With a DNS filter in place, when a user attempts to access a malicious or prohibited website, they will be directed to a local DNS block page and will be informed that the website cannot be accessed. By using this method of internet content control, costly phishing attacks, malware infections, and data breaches can be prevented.
Cost of a DNS Filtering Service
There are many DNS filtering service providers that offer DNS filtering for business users. At the lower end of the price spectrum you will be able to find a solution that can block malicious web content and allow you to control the content your users can access on or off the networks. At the upper end of the price spectrum are some comprehensive cloud security solutions that incorporate a DNS filtering service, but also provide a cloud-delivered firewall, and a host of advanced features.
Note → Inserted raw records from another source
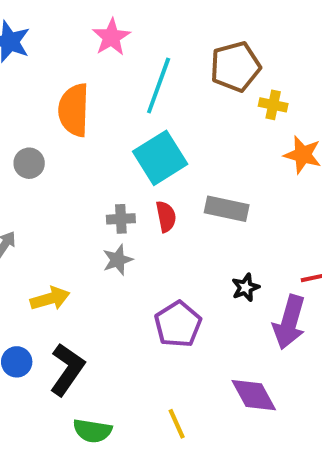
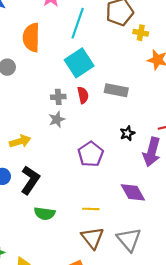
yellow line: (177, 424) -> (91, 209), turned -63

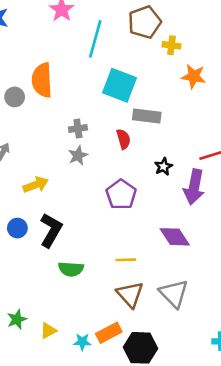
orange semicircle: (31, 37) -> (42, 80), moved
cyan square: (79, 63) -> (119, 85), moved, turned -32
red semicircle: (83, 95) -> (123, 139), moved

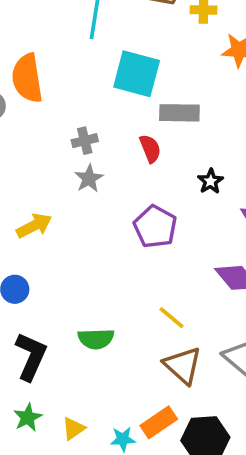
black L-shape: (51, 230) -> (31, 356), moved
yellow line: (126, 260) -> (172, 318), turned 48

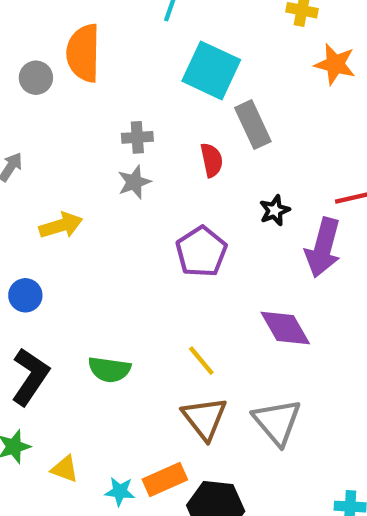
gray rectangle: (179, 113) -> (253, 125), turned 54
yellow triangle: (74, 429) -> (65, 469), turned 45

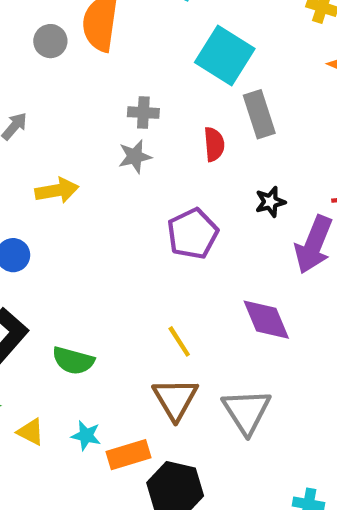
green semicircle: (109, 370) -> (73, 361), moved
cyan star: (120, 491) -> (86, 436), moved

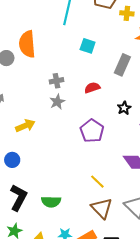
cyan square: (225, 55) -> (88, 46), size x0.6
gray rectangle: (259, 114) -> (122, 65), moved, turned 55
red semicircle: (214, 144) -> (92, 88), turned -91

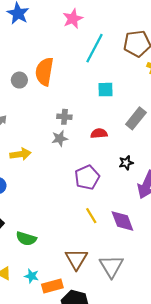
cyan square: (88, 46) -> (106, 90), turned -35
yellow line: (97, 182) -> (91, 216), moved

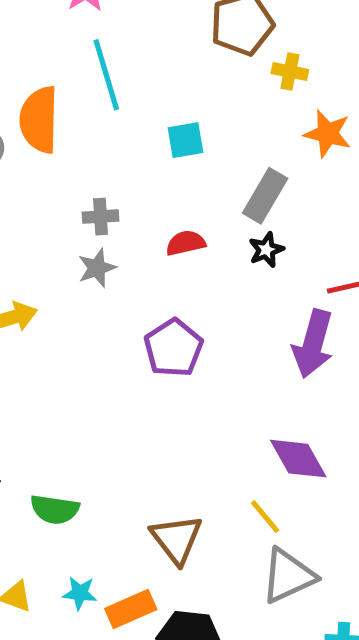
cyan line: (95, 48) -> (106, 75), moved, turned -36
black star: (126, 163) -> (266, 250), moved
yellow line: (91, 216) -> (265, 517), moved
purple diamond: (122, 221) -> (298, 459), moved
gray triangle: (111, 266) -> (288, 576), moved, turned 45

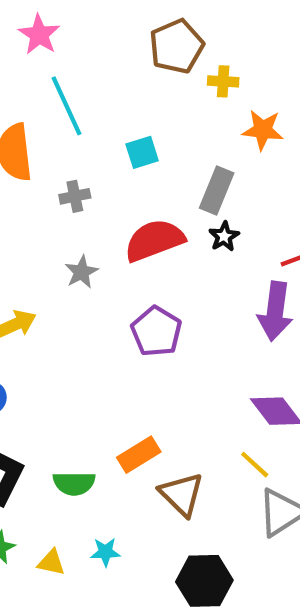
gray cross: (101, 217) -> (75, 196), moved
red semicircle: (186, 243) -> (154, 240), size x1.8
orange rectangle: (131, 609) -> (139, 455), moved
The starting price for an effective, easy to use, DNS filtering service is around $1 per user, per month. The most advanced DNS filter with comprehensive cloud security features will cost you upwards of $5 per user per month.
DNS filtering is a fast and effective method of exercising control over the content that can be accessed by network uses and an important cybersecurity measure to prevent users from navigating to malicious web content. A DNS filter can be configured to block downloads of files frequently associated with malware and a DNS filter also acts as protection against the installation of shadow IT.
With a DNS filter in place, it is possible to block the majority of online threats before any harm is caused.
A DNS filter will allow you to:
- Block the web-based component of phishing attacks
- Prevent malware and ransomware downloads from the internet
- Control the web content employees can access to avoid HR issues
- Control bandwidth use
- Limit productivity losses
Is it possible to get a real-time view of Internet access?
Many web filtering solutions allow you to monitor the Internet activity of employees in real time, generate automatic alerts if attempts are made by users to bypass filtering controls, and regular reports can be scheduled that give full visibility into the online activities of employees.
Can a DNS filter be bypassed?
The most common way for DNS filters to be bypassed is to use anonymizer services. Web filters can be configured to block access to anonymizer services to prevent filtering controls being bypassed. You should ensure that DNS settings are locked down to prevent them being changed by employees. Some filtering service providers have mechanisms that allow filtering controls to be temporarily bypassed which can be activated by system administrators if required.
Should I enable SSL inspection?
Most websites now use Hypertext Transfer Protocol Secure (HTTPS) and encrypt the connection between the browser and the website. If SSL inspection is not enabled, the content of a web page cannot be checked. Since threat actors also use HTTPS, it is important to enable SSL inspection otherwise many threats will go undetected.
Can I apply different filtering policies for individual employees?
Most web filters will allow you to set organization-wide filtering controls and different web filtering settings for departments, user groups, and individual employees. If you choose a web filtering solution that integrates with your directory service (AD or LDAP), setting filtering policies for different users and user groups will be straightforward.
Can a DNS filter be used to control bandwidth use?
Yes. DNS filters are often used for controlling bandwidth to ensure sufficient bandwidth is available for all users. Often companies set time-based controls that restrict access to bandwidth-draining websites during the busiest times, and ease restrictions when demand on bandwidth is lower.